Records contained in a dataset
>>>
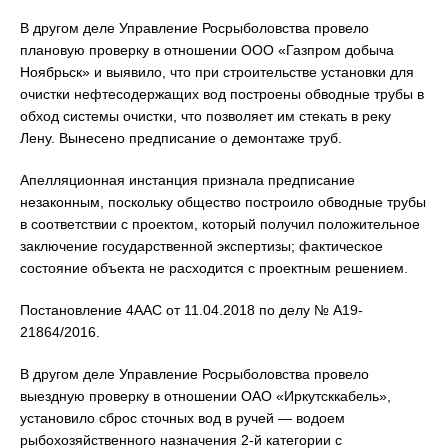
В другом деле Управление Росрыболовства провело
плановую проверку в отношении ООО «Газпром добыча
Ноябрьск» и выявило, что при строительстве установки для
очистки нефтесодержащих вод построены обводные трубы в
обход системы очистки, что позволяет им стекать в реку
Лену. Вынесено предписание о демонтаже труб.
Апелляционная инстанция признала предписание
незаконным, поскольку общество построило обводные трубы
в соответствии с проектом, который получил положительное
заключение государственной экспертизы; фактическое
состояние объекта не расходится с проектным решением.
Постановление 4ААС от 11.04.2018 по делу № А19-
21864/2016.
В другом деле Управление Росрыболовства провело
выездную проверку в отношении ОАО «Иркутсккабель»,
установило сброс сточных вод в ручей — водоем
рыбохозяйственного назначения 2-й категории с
<<<
>>>
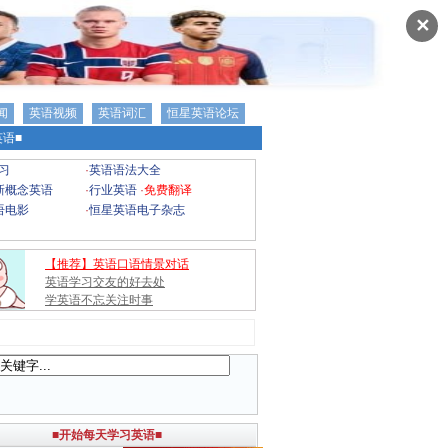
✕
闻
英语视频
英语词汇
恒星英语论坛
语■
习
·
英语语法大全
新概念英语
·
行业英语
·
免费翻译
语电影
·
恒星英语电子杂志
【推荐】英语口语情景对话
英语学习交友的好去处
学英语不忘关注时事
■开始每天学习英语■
<<<
■ **Work required**
Above are some lines. Repeat exactly, and only, those from the line that has "состояние объекта не" through the line that has "рыбохозяйственного назначения 2-й категории с".

■ **Written response**
состояние объекта не расходится с проектным решением.
Постановление 4ААС от 11.04.2018 по делу № А19-
21864/2016.
В другом деле Управление Росрыболовства провело
выездную проверку в отношении ОАО «Иркутсккабель»,
установило сброс сточных вод в ручей — водоем
рыбохозяйственного назначения 2-й категории с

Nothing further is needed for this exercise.